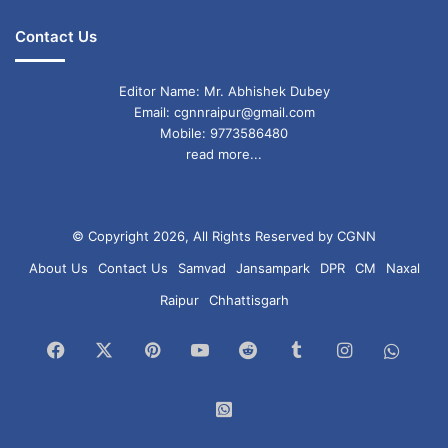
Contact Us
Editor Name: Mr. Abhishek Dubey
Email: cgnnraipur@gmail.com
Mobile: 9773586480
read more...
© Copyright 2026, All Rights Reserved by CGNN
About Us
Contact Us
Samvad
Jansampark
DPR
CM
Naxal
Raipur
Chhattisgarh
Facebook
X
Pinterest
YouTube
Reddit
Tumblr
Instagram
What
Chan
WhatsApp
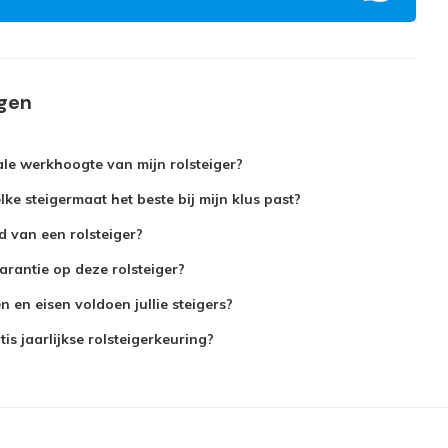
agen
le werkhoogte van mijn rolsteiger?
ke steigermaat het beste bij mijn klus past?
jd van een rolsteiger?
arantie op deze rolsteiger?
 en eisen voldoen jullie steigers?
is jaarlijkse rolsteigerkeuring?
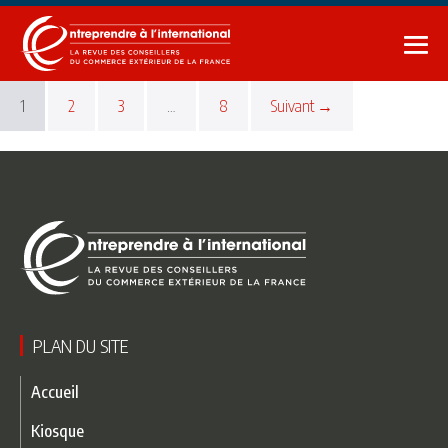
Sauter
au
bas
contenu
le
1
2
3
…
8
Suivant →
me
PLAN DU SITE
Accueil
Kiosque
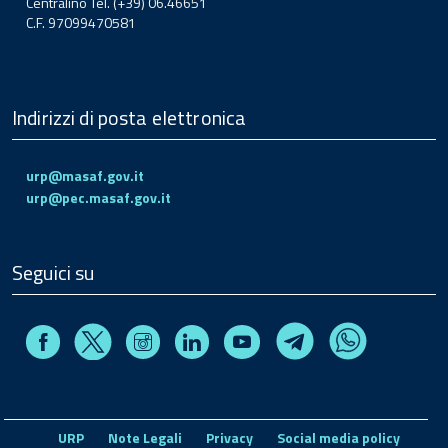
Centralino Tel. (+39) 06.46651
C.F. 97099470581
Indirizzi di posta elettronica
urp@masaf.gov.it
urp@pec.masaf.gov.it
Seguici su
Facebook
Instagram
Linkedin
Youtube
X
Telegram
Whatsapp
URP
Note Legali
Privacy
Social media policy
····················
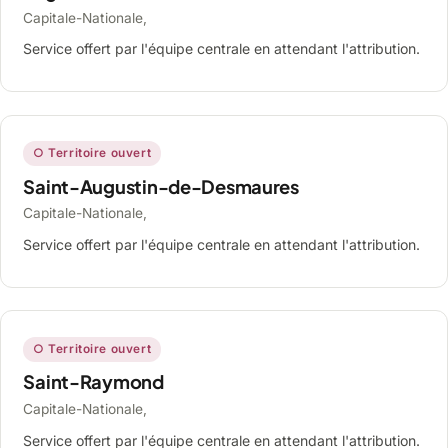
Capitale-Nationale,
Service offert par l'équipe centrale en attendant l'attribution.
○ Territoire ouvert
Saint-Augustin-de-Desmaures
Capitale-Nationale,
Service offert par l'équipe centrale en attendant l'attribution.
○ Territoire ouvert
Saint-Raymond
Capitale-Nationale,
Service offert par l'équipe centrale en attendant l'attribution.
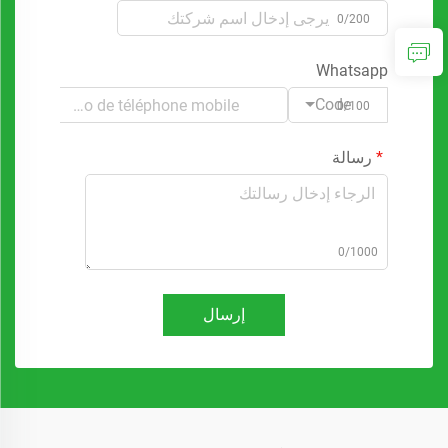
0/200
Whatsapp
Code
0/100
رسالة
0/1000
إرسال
····················
_EXERCISE PROMPT_:
Copy whichever lines in the listing above contain the word "Saint".

_OUTPUT BELOW_:
Saint-Augustin-de-Desmaures
Saint-Raymond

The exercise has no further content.